Task details
Check every line of the entries for the string "Emblemas" and return the ones that contain it.

(Dataset excerpts begins)

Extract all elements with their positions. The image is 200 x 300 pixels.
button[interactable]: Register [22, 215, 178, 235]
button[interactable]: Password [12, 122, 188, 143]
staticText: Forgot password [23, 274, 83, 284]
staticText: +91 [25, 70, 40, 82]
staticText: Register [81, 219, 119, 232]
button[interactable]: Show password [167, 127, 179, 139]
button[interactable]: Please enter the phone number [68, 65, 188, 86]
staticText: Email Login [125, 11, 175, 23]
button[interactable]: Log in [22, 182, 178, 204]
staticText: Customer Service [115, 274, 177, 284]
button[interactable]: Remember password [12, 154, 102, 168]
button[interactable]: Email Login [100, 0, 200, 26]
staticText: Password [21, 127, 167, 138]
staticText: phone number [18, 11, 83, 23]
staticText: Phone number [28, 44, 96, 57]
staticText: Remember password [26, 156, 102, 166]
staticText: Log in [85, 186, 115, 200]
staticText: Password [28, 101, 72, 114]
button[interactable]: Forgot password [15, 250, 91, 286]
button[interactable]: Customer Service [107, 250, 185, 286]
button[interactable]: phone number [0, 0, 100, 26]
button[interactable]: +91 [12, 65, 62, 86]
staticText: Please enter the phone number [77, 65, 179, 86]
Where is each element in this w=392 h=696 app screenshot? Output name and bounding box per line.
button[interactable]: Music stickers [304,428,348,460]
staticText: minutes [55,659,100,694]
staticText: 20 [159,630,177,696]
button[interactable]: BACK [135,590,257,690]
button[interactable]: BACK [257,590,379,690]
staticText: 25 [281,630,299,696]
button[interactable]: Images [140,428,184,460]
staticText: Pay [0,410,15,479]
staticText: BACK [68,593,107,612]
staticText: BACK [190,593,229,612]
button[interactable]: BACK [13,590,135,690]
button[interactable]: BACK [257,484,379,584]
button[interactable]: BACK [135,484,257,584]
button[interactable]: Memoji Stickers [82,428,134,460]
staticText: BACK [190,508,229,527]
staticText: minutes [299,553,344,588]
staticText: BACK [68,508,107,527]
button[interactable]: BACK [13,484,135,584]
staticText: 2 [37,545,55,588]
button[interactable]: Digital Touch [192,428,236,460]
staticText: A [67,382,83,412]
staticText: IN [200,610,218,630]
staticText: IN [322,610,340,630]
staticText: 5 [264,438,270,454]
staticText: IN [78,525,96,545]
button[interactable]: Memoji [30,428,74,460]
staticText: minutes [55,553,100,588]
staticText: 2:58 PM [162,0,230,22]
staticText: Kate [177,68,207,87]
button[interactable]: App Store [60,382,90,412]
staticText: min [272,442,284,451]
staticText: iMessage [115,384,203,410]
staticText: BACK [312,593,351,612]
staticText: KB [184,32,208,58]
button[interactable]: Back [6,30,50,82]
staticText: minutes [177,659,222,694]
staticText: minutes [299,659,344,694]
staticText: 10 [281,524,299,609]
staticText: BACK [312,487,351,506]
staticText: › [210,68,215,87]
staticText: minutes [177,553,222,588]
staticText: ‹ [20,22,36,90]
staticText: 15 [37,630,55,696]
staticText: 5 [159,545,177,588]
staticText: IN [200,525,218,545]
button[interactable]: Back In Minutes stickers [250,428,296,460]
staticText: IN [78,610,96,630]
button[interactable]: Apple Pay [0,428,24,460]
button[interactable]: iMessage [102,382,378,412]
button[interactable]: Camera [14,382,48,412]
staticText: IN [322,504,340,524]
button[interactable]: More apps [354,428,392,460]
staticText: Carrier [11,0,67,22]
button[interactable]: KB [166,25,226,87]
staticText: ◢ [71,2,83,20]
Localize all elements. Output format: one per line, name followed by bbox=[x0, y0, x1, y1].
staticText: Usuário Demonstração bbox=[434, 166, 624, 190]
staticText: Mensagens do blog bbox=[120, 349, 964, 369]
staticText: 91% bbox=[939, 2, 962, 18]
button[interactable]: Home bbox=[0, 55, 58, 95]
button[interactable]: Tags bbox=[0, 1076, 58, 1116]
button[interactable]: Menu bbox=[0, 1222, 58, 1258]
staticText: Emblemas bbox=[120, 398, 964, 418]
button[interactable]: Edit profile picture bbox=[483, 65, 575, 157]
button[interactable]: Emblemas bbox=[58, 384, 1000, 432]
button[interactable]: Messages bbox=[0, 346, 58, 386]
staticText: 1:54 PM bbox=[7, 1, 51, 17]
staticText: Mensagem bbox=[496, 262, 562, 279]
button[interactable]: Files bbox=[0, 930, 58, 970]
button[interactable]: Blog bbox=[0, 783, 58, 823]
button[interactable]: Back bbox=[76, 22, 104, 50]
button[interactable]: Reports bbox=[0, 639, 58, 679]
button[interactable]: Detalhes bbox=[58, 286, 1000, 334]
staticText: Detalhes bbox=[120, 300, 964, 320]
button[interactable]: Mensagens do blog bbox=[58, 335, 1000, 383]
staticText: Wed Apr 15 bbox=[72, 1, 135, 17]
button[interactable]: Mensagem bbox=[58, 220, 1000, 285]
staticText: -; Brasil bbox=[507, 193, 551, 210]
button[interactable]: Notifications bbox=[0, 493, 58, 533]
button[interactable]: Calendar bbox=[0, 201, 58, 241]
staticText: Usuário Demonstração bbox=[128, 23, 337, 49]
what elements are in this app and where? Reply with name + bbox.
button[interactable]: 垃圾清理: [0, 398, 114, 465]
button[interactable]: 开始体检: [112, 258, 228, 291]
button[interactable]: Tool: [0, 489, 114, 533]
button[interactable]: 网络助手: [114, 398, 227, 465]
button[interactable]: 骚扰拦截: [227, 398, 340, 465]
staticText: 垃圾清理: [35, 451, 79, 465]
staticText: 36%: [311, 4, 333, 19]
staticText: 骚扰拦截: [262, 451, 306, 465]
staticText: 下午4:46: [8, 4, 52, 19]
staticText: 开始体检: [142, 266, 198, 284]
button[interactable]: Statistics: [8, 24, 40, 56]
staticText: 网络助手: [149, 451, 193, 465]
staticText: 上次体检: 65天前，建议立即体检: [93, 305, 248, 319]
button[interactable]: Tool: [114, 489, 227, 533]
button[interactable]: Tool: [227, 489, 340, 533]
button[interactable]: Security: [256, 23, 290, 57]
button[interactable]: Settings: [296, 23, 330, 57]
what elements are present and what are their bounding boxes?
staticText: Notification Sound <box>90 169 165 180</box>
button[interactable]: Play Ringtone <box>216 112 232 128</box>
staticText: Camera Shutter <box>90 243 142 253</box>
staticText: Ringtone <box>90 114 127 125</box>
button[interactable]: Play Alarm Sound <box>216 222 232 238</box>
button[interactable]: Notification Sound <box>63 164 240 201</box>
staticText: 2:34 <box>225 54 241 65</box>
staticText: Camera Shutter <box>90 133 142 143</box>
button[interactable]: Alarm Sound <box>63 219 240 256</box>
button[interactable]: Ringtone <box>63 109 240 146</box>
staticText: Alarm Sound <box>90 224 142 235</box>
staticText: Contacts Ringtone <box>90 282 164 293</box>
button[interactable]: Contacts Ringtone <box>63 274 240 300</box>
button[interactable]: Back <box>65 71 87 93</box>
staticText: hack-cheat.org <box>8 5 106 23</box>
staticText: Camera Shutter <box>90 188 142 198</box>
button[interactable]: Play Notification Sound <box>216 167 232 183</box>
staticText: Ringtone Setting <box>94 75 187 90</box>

(Dataset excerpts ends)

Result of the task
staticText: Emblemas bbox=[120, 398, 964, 418]
button[interactable]: Emblemas bbox=[58, 384, 1000, 432]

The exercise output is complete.